Toxoplasma gondii antibodies, IgG, IgM

A toxoplasmosis test is used to detect a current or past infection with the microscopic parasite Toxoplasma gondii. Most often it may be performed for:

  • A woman prior to or during a pregnancy to determine if she has been previously exposed to Toxoplasma gondii and during a pregnancy if exposure is suspected.
  • An individual who has a weakened immune system (immunocompromised) and has flu-like symptoms.
  • A person who has signs or symptoms of toxoplasmosis.
  • An unborn baby, in which case, amniotic fluid may be tested.

When someone is exposed to T. gondii, their immune system responds by producing antibodies to the parasite. Two classes of Toxoplasma antibodies may be found in the blood: IgM and IgG.

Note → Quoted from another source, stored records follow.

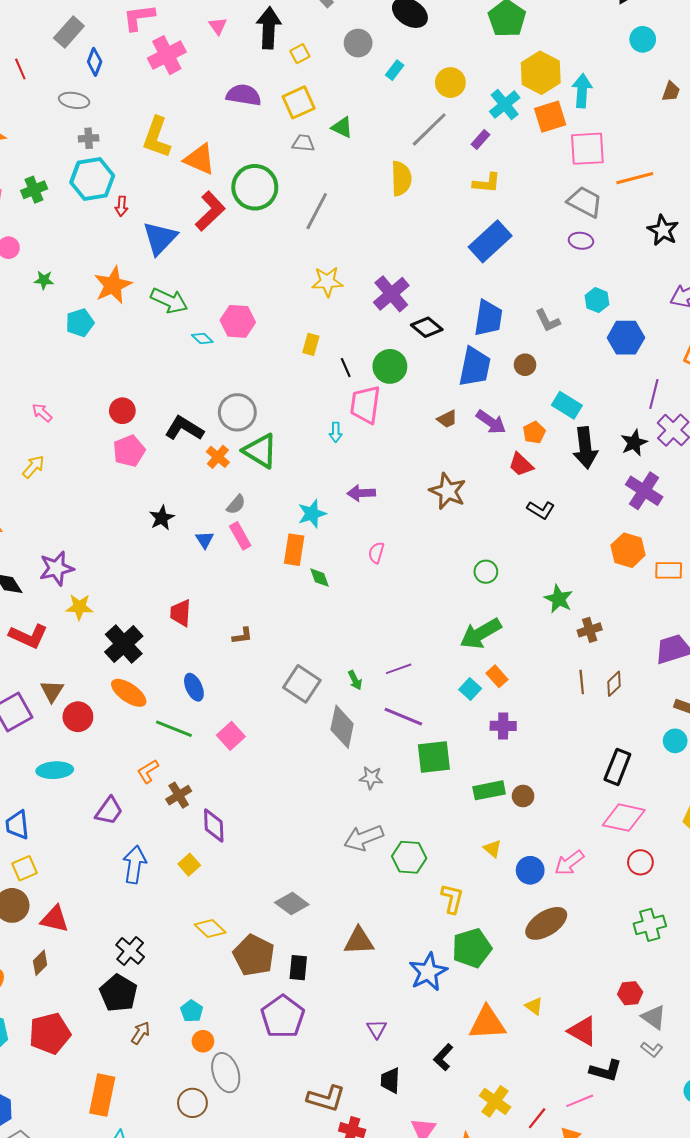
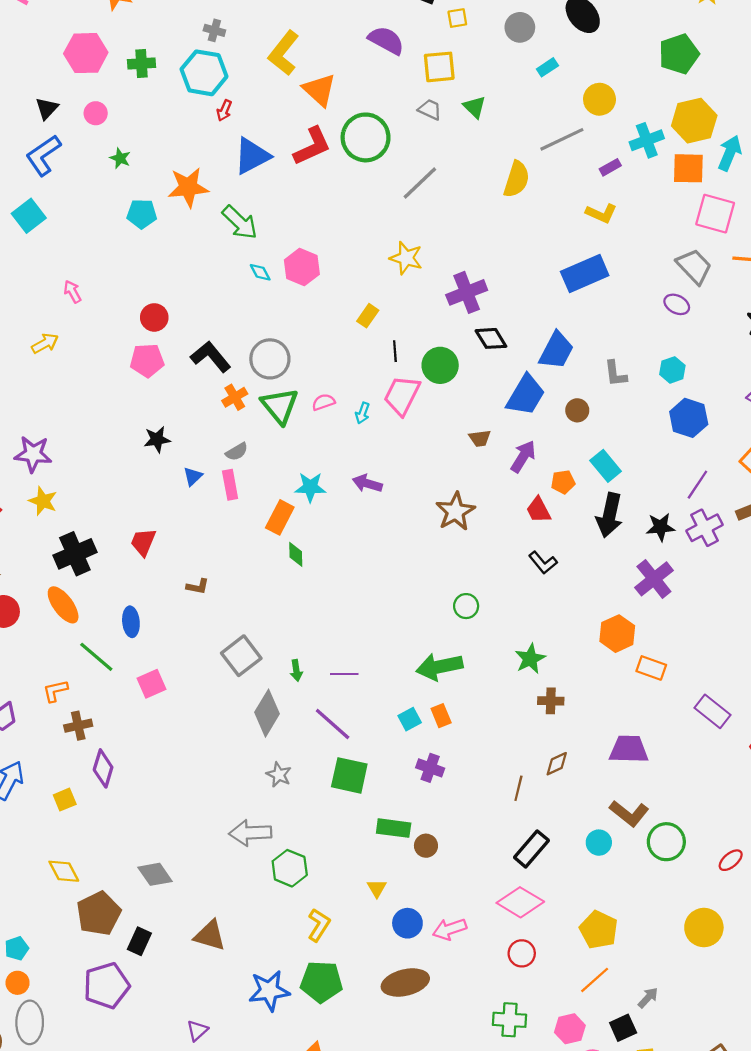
purple arrow: (491, 422) -> (523, 457), turned -112
pink semicircle: (376, 553) -> (323, 402), moved, turned 35
brown line: (582, 682) -> (518, 788), moved

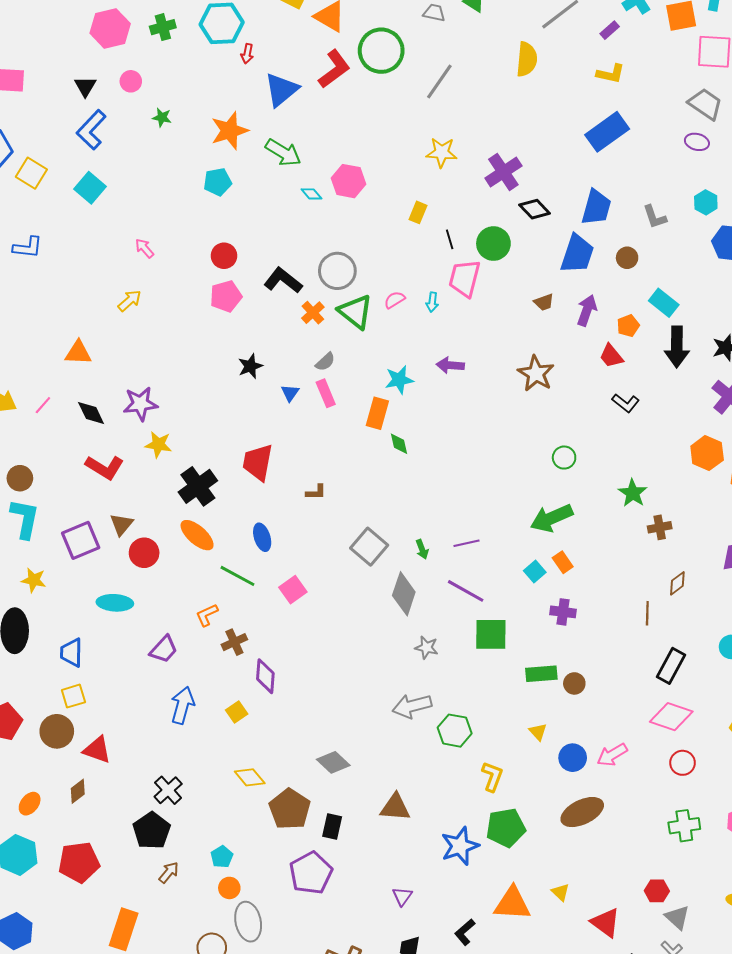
cyan pentagon: (142, 214) -> (218, 182), moved
red trapezoid: (143, 542) -> (258, 462), size x1.4

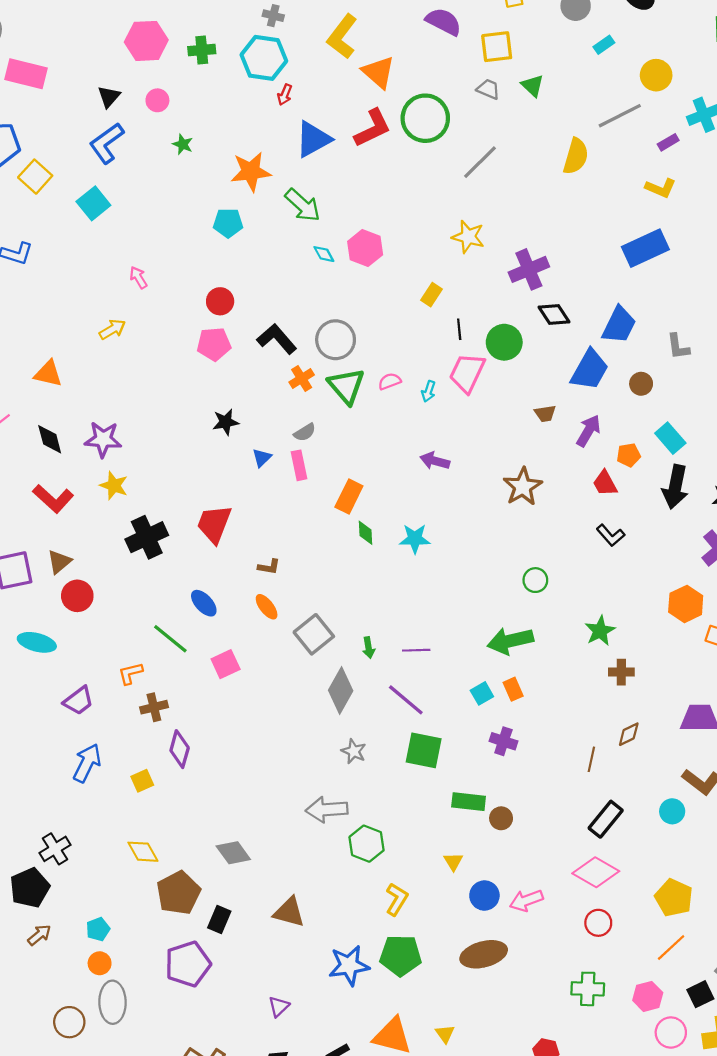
cyan star: (399, 380) -> (415, 539), moved
orange ellipse: (197, 535) -> (267, 607), moved, size x0.7
blue ellipse: (262, 537) -> (204, 603), turned -36

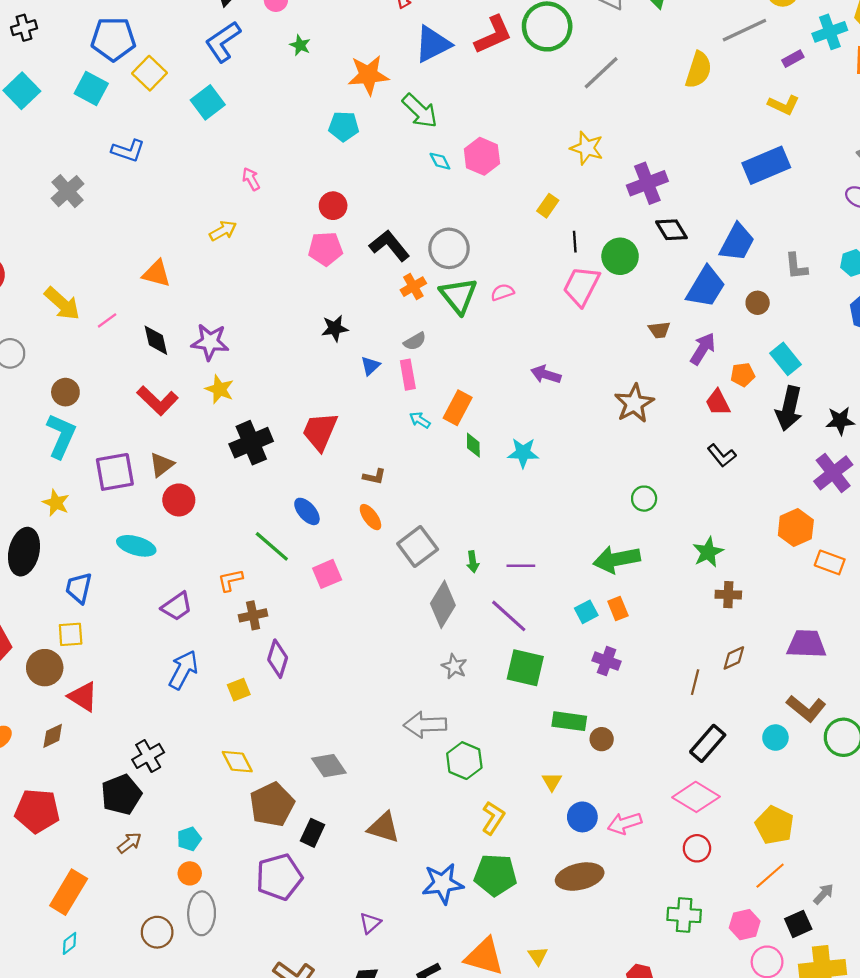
cyan arrow: (428, 391) -> (420, 420), moved, turned 102

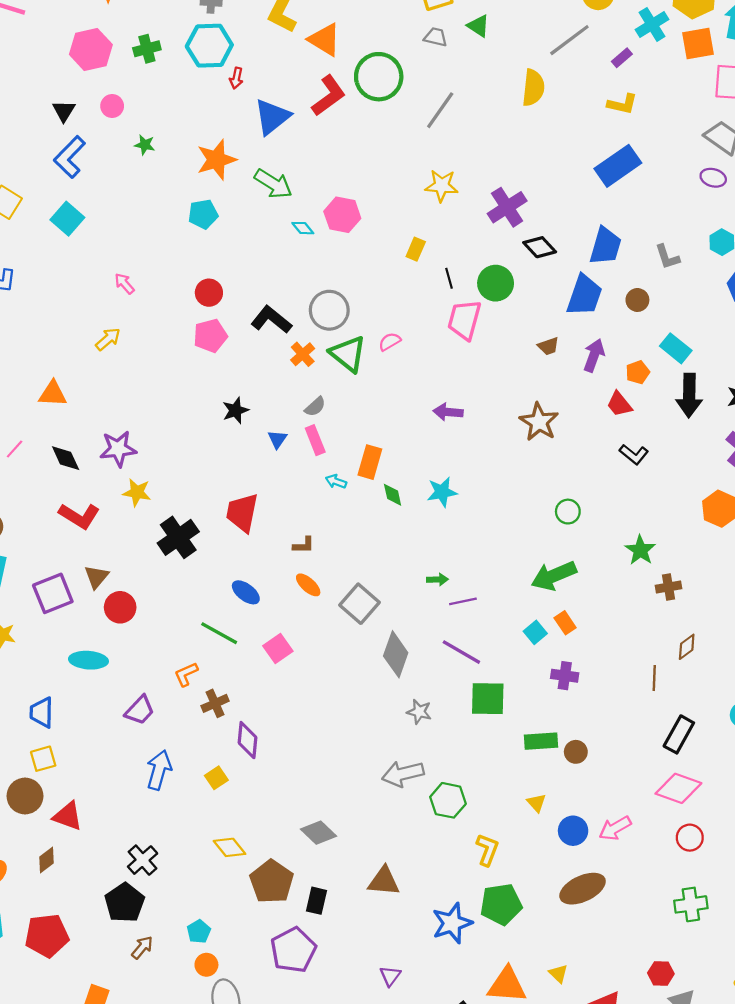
green arrow: (473, 562) -> (437, 580), moved, turned -72

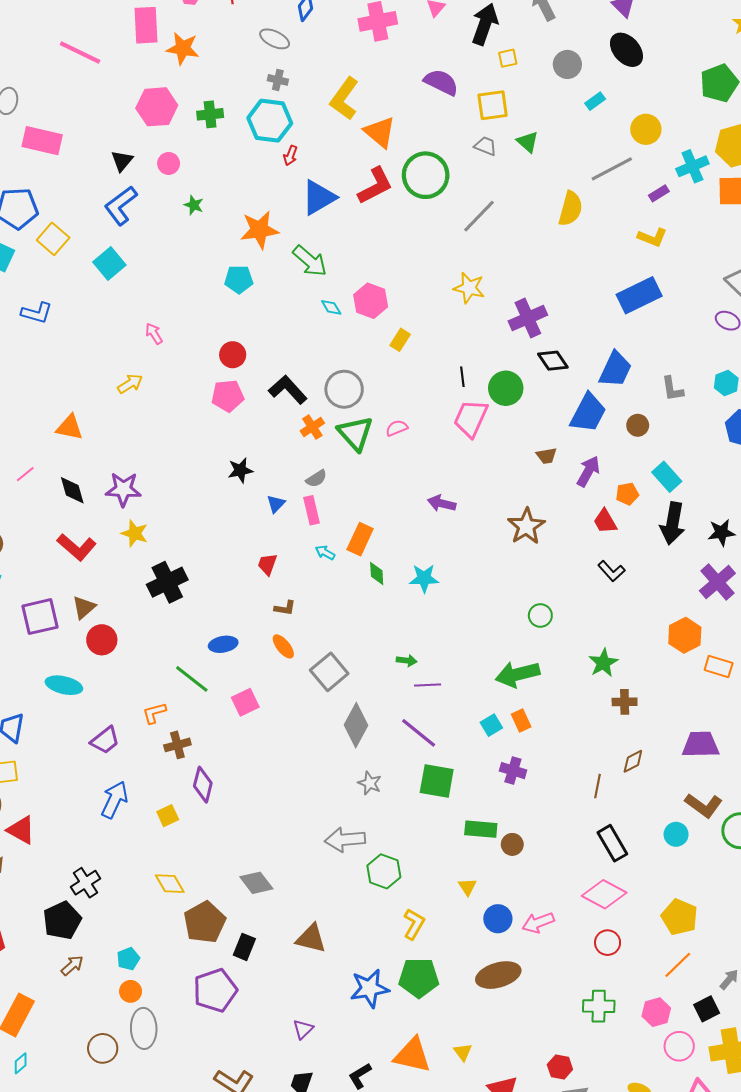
yellow rectangle: (416, 249) -> (400, 340), moved
red trapezoid: (242, 513) -> (267, 564), moved, size x0.6
blue ellipse: (246, 592) -> (223, 644), turned -56
black rectangle: (679, 734) -> (612, 843), turned -68

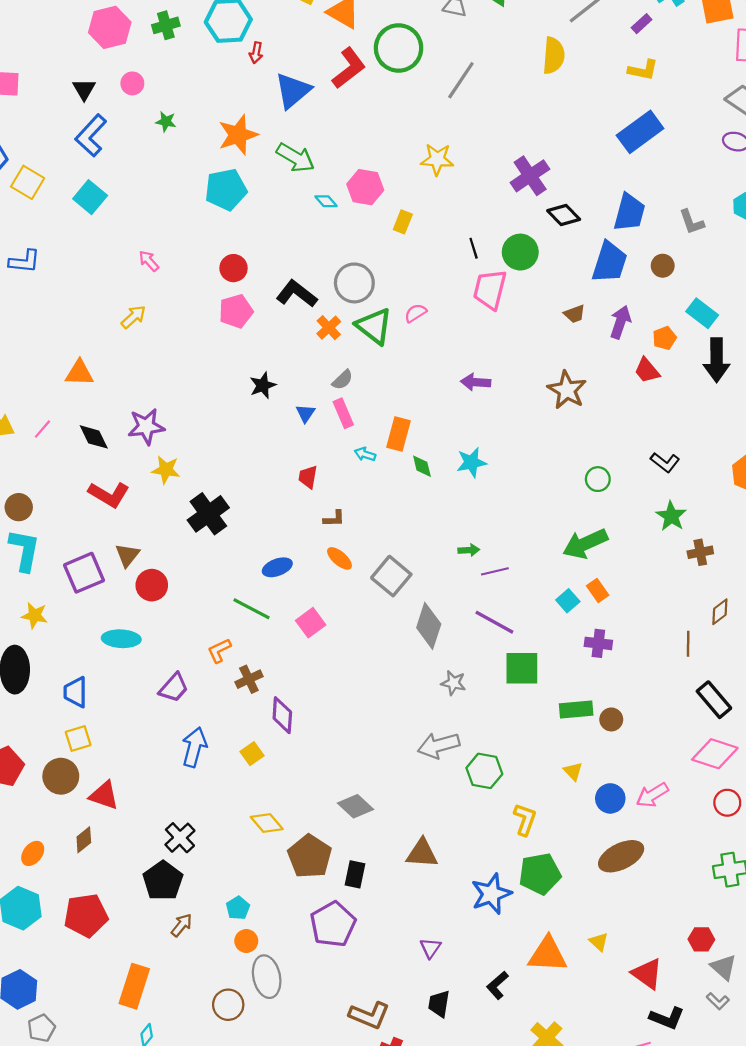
cyan pentagon: (239, 279) -> (226, 190), size x1.4
yellow star: (469, 288) -> (437, 159), moved
black L-shape: (611, 571) -> (665, 462), moved

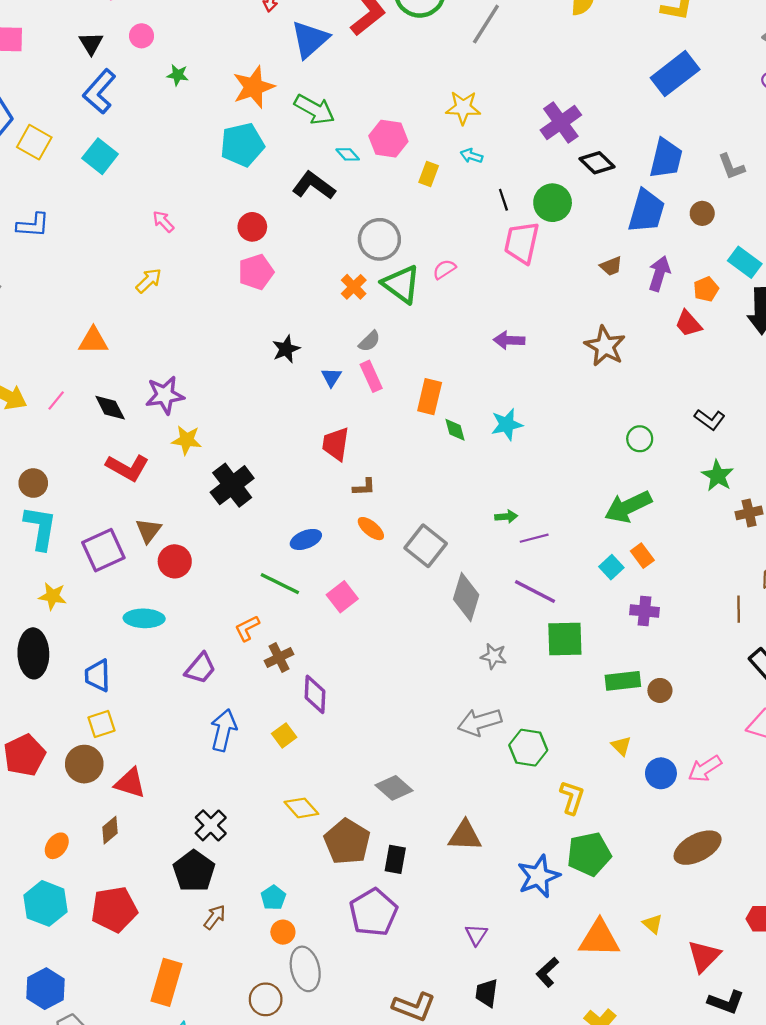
black L-shape: (297, 294) -> (314, 186), moved
cyan arrow: (365, 454) -> (472, 156), moved
red trapezoid: (308, 477) -> (336, 444), size x1.4
brown ellipse: (621, 856) -> (698, 848), moved
red triangle: (647, 974) -> (704, 956), turned 40

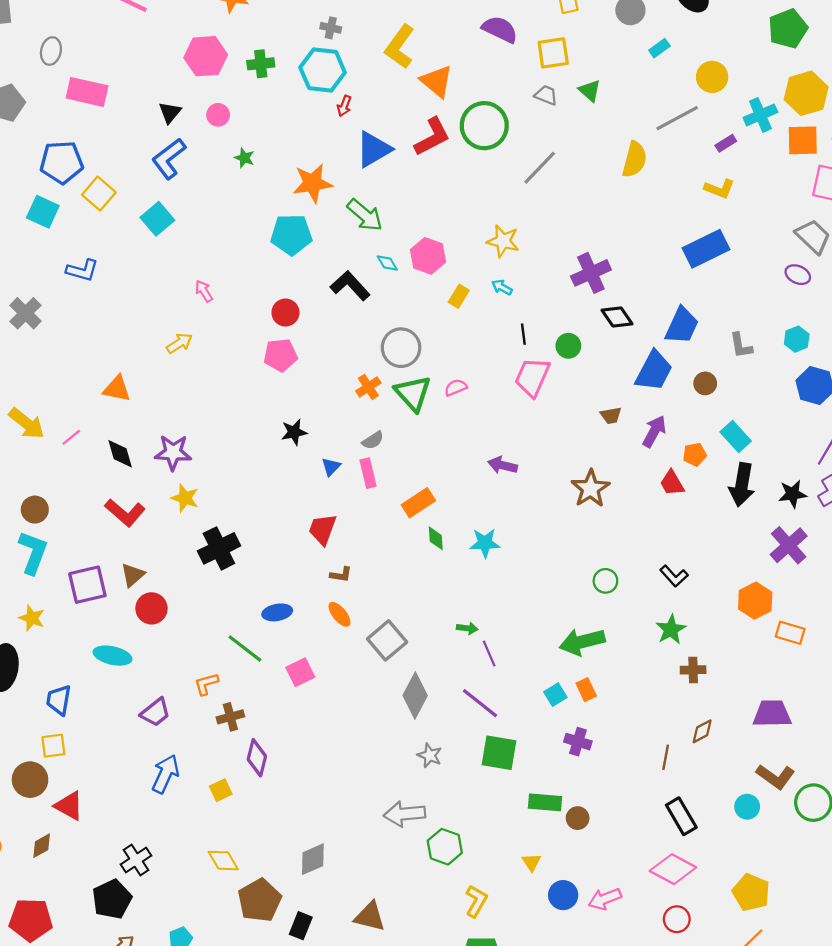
green circle: (553, 203) -> (568, 346), size x0.7
orange rectangle: (430, 397) -> (418, 503), turned 32
purple line: (534, 538) -> (489, 653), turned 70
gray diamond: (394, 788) -> (313, 859), turned -76

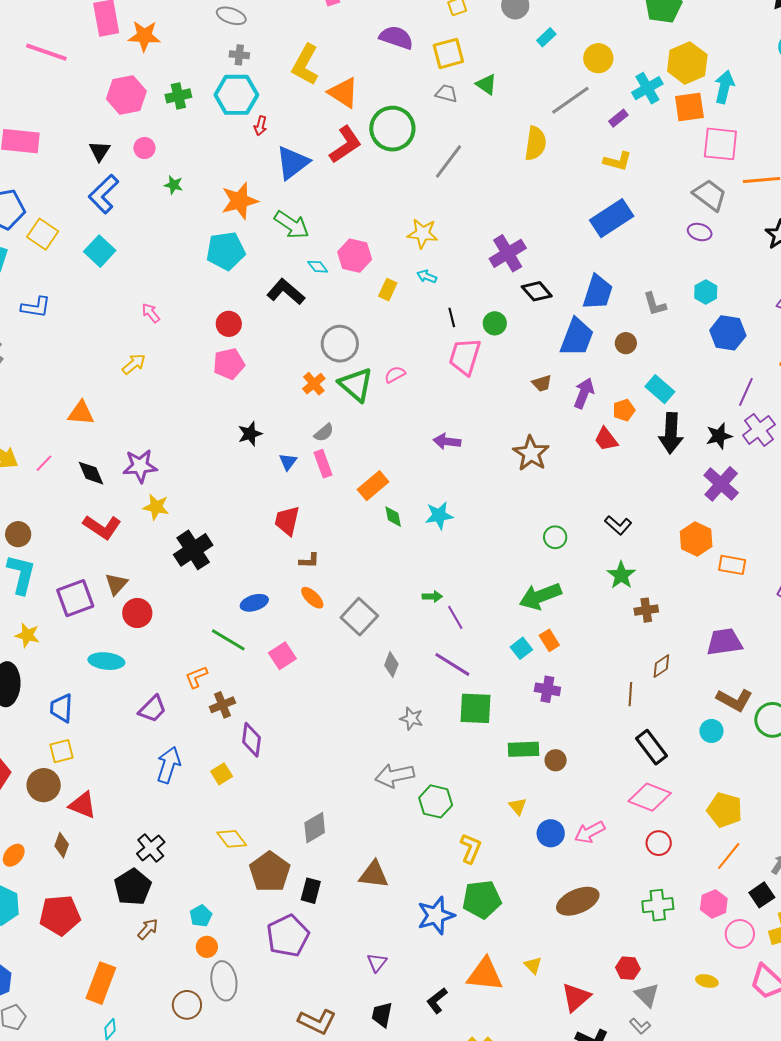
gray diamond: (415, 695) -> (391, 665), size x0.6
brown diamond: (42, 846) -> (62, 845), turned -35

IgM antibodies are the first to be produced by the body in response to a Toxoplasma infection. They are present in most individuals within a week or two after the initial exposure. IgM antibody production rises for a short time period and declines. Eventually, sometimes months after the initial infection, the level (titer) of IgM antibody falls below a detectable level in most people. Additional IgM may be produced when dormant T. gondii is reactivated and/or when a person has a chronic infection.

IgG antibodies are produced by the body several weeks after the initial infection and provide long-term protection. Levels of IgG rise during the active infection, then stabilize as the Toxoplasma infection resolves and the parasite becomes inactive. Once a person has been exposed to T. gondii, that person will have some measurable amount of IgG antibody in their blood for the rest of their life.